Three stars were treated differently. For [B86] 133 we reduced the extraction aperture radius to 4 arcsec (keeping the sky annulus the same as for the majority of the targets) to avoid contamination from nearby sources – because the object is located in a crowded Milky Way bulge field. HD 193256 is close to the edge of the MUSE field of view, and the extraction apertures had to be smaller, with a radius 4.6 arcsec, the sky annulus had an inner radius of 4.6 arcsec and a width of 2 arcsec. HD 193281 is a binary with ∼3.8 arcsec separation and the components cross-contaminate each other. To separate the two spectra we first extracted a combined spectrum of the two stars together with the same aperture and annulus as for the bulk of the stars. We then rotated each plane of the data cube by 180° around the center of the primary and subtracted the rotated plane from the original nonrotated plane to remove the contribution of the primary at the location of the secondary. Subsequently, we extracted the spectrum of the secondary with an aperture with a radius of 1.2 arcsec and a sky annulus with an inner radius of 1.8 arcsec and a width of 4 arcsec. Finally, we decontaminated the spectrum of the primary by subtracting the spectrum of the secondary from the combined spectrum of the binary.

Experiments with apertures of different sizes indicated that the continuum shape of [B86] 133 still changed at < 1% level across the entire wavelength range, despite the narrower extraction aperture. The spectra of the two other objects are less reliable and in the case of HD 193281B a change in the radius of a few spaxels (0.2 arcsec) leads to a flux change of ∼3% over the entire wavelength range. However, the spectrum of HD 193281A is still stable at < 1% because the secondary contributes ∼1 and ∼11% to the total flux at the blue and at the red ends of the spectrum, respectively, so this ∼3% uncertainty is reduced by factors of ∼100 and ∼9, respectively, and the spectrum of HD 193281A can be considered reliable according to our criterion for < 1% stability across the entire spectral range.

The telluric features were removed by running molecfit version 1.5.7 (Smette et al. 2015; Kausch et al. 2015) separately on each of the six (12 for HD 204155) target spectra themselves. The agreement of individual solutions is excellent: typically the fits yield a precipitable water estimate identical to within < 0.1 mm.
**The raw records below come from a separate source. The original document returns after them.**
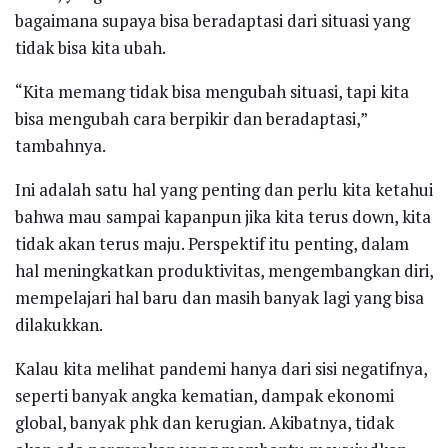
bagaimana supaya bisa beradaptasi dari situasi yang
tidak bisa kita ubah.
“Kita memang tidak bisa mengubah situasi, tapi kita
bisa mengubah cara berpikir dan beradaptasi,”
tambahnya.
Ini adalah satu hal yang penting dan perlu kita ketahui
bahwa mau sampai kapanpun jika kita terus down, kita
tidak akan terus maju. Perspektif itu penting, dalam
hal meningkatkan produktivitas, mengembangkan diri,
mempelajari hal baru dan masih banyak lagi yang bisa
dilakukkan.
Kalau kita melihat pandemi hanya dari sisi negatifnya,
seperti banyak angka kematian, dampak ekonomi
global, banyak phk dan kerugian. Akibatnya, tidak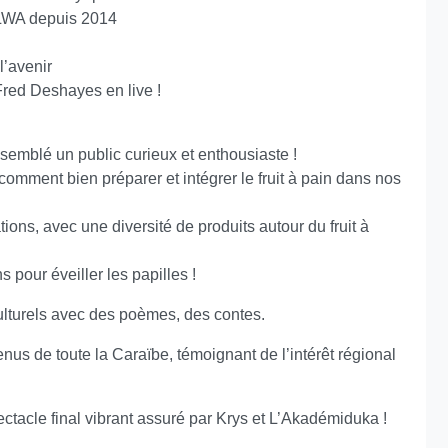
ÈLWA depuis 2014
l’avenir
Fred Deshayes en live !
n
ssemblé un public curieux et enthousiaste !
comment bien préparer et intégrer le fruit à pain dans nos
ns, avec une diversité de produits autour du fruit à
 pour éveiller les papilles !
lturels avec des poèmes, des contes.
nus de toute la Caraïbe, témoignant de l’intérêt régional
ctacle final vibrant assuré par Krys et L’Akadémiduka !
The final spectrum for each target is the average of the 1D spectra derived from the six individual observations, and the error is the rms of that average. An example of the data products is plotted in Fig. 2. The complete sample is shown in Fig. A.1. All final spectra are given in Table A.2 and are available at the CDS.

thumbnail Fig. 2.

Example of the MUSE spectra (black line) of [B86] 133 and of the corresponding XSL DR1 spectrum (red line; normalized to match the MUSE spectrum flux). The plot title lists the spectral type and the measured median S/N per resolution element over the entire spectrum. Upper sub-panels: spectra extracted from each individual exposure (shifted up for clarity) and average spectra of the object at its true flux level. Bottom sub-panels: standard deviation of the average spectrum. The spectra of the other sample stars are presented in Fig. A.1.

4. Analysis

A direct comparison of the MUSE and XSL spectra for eight randomly selected stars across the spectral type sequence is shown with some zoomed-in spectral regions in Fig. 3 (for the rest of our spectra, see Figs. 2 and A.1). Notably, the XSL spectra used the continuum shape from 5 arcsec wide-slit observations. In most cases, the agreement on a scale of a few hundred pixels – in other words, within the same X-shooter order – is excellent. However, on a wider scale we find deviations between the XSL and MUSE spectra, as can be seen in Fig. 4. The exceptions are usually late-type stars – [B86] 133 and IRAS 15060+0947 are examples – where the low S/N in the blue (∼10 or below) and the variability that only occurs with extremely red stars may account for the problem. Furthermore, the ratios of many spectra show a gradual change, despite their apparently high S/N: HD 147550 and HD 167278 are examples where the amplitude of the ratio within the MUSE wavelength range reaches 10−15%. We fitted second-order polynomials to the ratios and extrapolated them over the full wavelength range covered by the XSL library to demonstrate that if these trends hold, the overall peak-to-peak flux differences can easily rich ∼20%, meaning that the overall continuum of the cross-dispersed spectra is somewhat ill-defined. The coefficients of the polynomial fits are listed in Table B.1 and can be used to correct the shape of the XSL spectra. We are far from critisizing Chen et al. (2014) for the quality of their data reduction; rather we point out here that the high-S/N observations show how difficult it is to process cross-dispersed spectra. Indeed, problems that may not be obvious with poor-quality data become apparent for S/Ns of 100−200.

thumbnail Fig. 3.

Comparison of a subset of our MUSE spectra (black lines) with the XSL spectra (red lines; boxcar smoothed over 8 pixels). The spectra are normalized to unity between the two vertical dotted lines shown on the left panel, and shifted vertically for display purposes. Left panel: entire MUSE spectral range, right panel: zoom onto the Hβ, Hα, and Ca triplet wavelength ranges (left to right). No radial velocity corrections are applied.

thumbnail Fig. 4.

Ratios of the XSL spectra to our MUSE spectra (blue; covers only the MUSE wavelength range), normalized to unity and median smoothed for display purposes with a five-element wide median filter. Two ratios are shown for HD 101712 – for the two XSL spectra of this star. A second-order polynomial fit spanning the wavelength of XSL is also shown in blue. The labels on the top of each panel contain the name of the object, the normalization factor that indicates the flux ratio of the independently flux-calibrated MUSE and XSL spectra, and a standard deviation of the residuals of the fit. The coefficients of polynomial fits are listed in Table B.1.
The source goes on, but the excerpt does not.